In the hour reporters walked with her, Solis knocked on about 20 doors, but of the two where residents answered one wanted nothing to do with her and the other talked with Solis but didn’t want to fill out paperwork. She left fliers with the rest.
“It gets the voice out,” Solis said. “It gets people to vote. It gets the people to understand how and why it is important to vote. That’s what Mi Familia is about.”
With the general election approaching, Mi Familia Vota and 11 other organizations that are part of the coalition One Arizona are trying to get Hispanics to commit to voting and get them on the permanent early ballot list. Their goal: turning this demographic’s numbers — an estimated 30.3 percent of all Arizonans — into voting power.
“The most effective approach is door-to-door,” said Francisco Heredia, director of One Arizona. “We are on pace to knock on 130,000 doors in Maricopa and Pima counties.”
He said Hispanics have the power to decide elections as their voting numbers increase.
“Latinos have been the only demographic to increase turnout in the last four elections,” Heredia said.
Heredia said the early voting list is moving in the right direction, increasing from 90,000 in 2010 to more than 265,000 now, in part because of knocks on doors by One Arizona’s 12 participating organizations.

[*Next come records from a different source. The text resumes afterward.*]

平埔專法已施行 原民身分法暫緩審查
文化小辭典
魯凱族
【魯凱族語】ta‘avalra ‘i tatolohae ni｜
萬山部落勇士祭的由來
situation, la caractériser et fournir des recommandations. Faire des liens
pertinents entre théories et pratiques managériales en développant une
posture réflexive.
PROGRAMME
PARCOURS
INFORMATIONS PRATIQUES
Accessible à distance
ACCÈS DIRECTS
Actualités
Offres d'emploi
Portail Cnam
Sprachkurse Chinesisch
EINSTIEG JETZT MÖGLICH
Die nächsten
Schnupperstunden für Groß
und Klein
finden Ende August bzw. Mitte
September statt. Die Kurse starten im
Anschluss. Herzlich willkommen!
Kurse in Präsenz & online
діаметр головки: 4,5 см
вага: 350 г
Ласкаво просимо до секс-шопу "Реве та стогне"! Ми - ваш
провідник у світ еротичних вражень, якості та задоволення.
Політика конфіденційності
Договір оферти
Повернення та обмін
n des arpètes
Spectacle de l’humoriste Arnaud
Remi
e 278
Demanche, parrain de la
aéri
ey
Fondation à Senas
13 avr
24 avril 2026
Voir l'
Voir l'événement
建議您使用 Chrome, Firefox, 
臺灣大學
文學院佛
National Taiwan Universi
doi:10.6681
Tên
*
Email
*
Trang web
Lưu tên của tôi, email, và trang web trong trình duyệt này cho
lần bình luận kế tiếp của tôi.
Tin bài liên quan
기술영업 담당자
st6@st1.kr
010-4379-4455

For Solis, the mission takes five hours a day, Saturday through Thursday, and involves knocking on up to 90 doors per shift.
“We want to make a difference,” Solis said.
Cristian Avial, Arizona state lead for Mi Familia Vota, said the team aims to make a difference. One way canvassers do this is by having people fill out commitment cards that include three reasons why they want to vote this year. These cards are collected and then mailed back to the voters around election time to remind them why they want to vote.
“They commit themselves. They’re going to vote in this year’s election,” Avial said.
Despite the efforts of One Arizona and other groups, about 15 percent of the state’s registered voters in the 2012 election were Latino, according to a report by Arizona State University’s Morrison Institute for Public Policy. A big part of the reason, the report said, is that the majority of the state’s Hispanic population is under the age of 18.
Joseph Garcia, director of Morrison Institute’s Latino Public Policy Center, said that while Hispanic voting power is growing it’s unlikely to make a significant difference until more of the population reaches adulthood and engages on issues. That may not happen until 2030, he said.
The Morrison Institute report noted that younger Americans are less likely to vote than older people. The effect is notable among Hispanics, whose median age in Arizona is 25 versus 44 for non-Hispanic whites.
“Voters have to be excited to actually take part in voting,” Garcia said.
Ultimately, he said, the influence of Hispanic voters could turn Arizona from a state dominated by Republicans to one where Democrats hold sway.
“It’s hard to envision it, but data don’t lie,” Garcia said. “That’s what’s going to happen.”
Back in Mesa, Solis said she and other canvassers for Mi Familia Vota will continue their work.
“When it comes to making a difference for the state, we go for it,” Solis said. “We want to make a difference.”